Class HtmlBuilder


  • public class HtmlBuilder
    extends nu.xom.Builder
    This class implements an HTML5 parser that exposes data through the XOM interface.

    By default, when using the constructor without arguments, the this parser coerces XML 1.0-incompatible infosets into XML 1.0-compatible infosets. This corresponds to ALTER_INFOSET as the general XML violation policy.
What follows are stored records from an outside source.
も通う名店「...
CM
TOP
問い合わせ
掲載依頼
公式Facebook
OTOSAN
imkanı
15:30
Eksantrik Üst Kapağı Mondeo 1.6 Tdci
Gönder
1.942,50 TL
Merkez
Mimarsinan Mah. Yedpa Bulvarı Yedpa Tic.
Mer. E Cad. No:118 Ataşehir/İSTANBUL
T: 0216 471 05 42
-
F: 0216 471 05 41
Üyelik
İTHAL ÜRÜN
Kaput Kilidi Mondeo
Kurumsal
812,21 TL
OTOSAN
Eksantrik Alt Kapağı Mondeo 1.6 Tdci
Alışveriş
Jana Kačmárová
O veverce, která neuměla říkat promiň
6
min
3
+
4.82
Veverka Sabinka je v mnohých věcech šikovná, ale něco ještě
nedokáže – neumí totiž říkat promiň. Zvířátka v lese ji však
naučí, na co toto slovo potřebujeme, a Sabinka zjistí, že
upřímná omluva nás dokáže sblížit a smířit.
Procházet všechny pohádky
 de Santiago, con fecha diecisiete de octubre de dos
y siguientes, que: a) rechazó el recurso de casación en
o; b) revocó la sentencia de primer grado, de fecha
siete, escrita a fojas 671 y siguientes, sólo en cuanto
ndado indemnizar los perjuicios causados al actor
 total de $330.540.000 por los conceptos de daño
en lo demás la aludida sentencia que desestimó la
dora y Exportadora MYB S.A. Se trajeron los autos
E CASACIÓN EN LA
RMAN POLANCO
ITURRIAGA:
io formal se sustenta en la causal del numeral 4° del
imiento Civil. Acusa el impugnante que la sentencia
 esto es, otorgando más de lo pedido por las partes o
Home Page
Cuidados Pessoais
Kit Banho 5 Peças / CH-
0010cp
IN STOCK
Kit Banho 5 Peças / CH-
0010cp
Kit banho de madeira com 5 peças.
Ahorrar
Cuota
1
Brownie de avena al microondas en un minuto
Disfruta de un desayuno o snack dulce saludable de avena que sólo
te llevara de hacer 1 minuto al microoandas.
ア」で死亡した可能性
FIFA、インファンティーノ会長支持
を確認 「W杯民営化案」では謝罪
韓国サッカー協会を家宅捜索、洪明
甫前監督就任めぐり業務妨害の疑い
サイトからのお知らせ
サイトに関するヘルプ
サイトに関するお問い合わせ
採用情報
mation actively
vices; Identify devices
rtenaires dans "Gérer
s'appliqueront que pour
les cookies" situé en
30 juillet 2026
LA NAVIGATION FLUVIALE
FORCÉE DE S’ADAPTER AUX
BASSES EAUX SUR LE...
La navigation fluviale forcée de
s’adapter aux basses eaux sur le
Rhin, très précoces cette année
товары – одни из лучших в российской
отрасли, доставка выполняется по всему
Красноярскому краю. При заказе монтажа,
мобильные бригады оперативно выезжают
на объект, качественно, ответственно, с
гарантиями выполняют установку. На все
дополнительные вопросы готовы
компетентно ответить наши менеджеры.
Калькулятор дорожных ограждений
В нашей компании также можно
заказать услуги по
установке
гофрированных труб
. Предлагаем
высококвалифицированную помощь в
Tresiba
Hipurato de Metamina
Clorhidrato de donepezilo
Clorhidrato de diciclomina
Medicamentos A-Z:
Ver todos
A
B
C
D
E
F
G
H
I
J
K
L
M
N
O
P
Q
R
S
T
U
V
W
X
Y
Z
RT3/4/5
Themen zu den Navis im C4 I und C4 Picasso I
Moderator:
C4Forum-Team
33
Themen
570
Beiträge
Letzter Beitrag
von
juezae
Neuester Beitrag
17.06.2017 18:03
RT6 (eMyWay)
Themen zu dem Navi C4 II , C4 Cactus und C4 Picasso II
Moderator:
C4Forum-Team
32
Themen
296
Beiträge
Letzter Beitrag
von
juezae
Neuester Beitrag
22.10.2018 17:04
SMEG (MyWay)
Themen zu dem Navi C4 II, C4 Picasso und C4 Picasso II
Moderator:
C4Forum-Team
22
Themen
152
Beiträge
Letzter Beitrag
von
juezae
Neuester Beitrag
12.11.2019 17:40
It is possible to treat XML 1.0 infoset violations as fatal by setting the general XML violation policy to FATAL.

    The doctype is not represented in the tree.

    The document mode is represented via the Mode interface on the Document node if the node implements that interface (depends on the used node factory).

    The form pointer is stored if the node factory supports storing it.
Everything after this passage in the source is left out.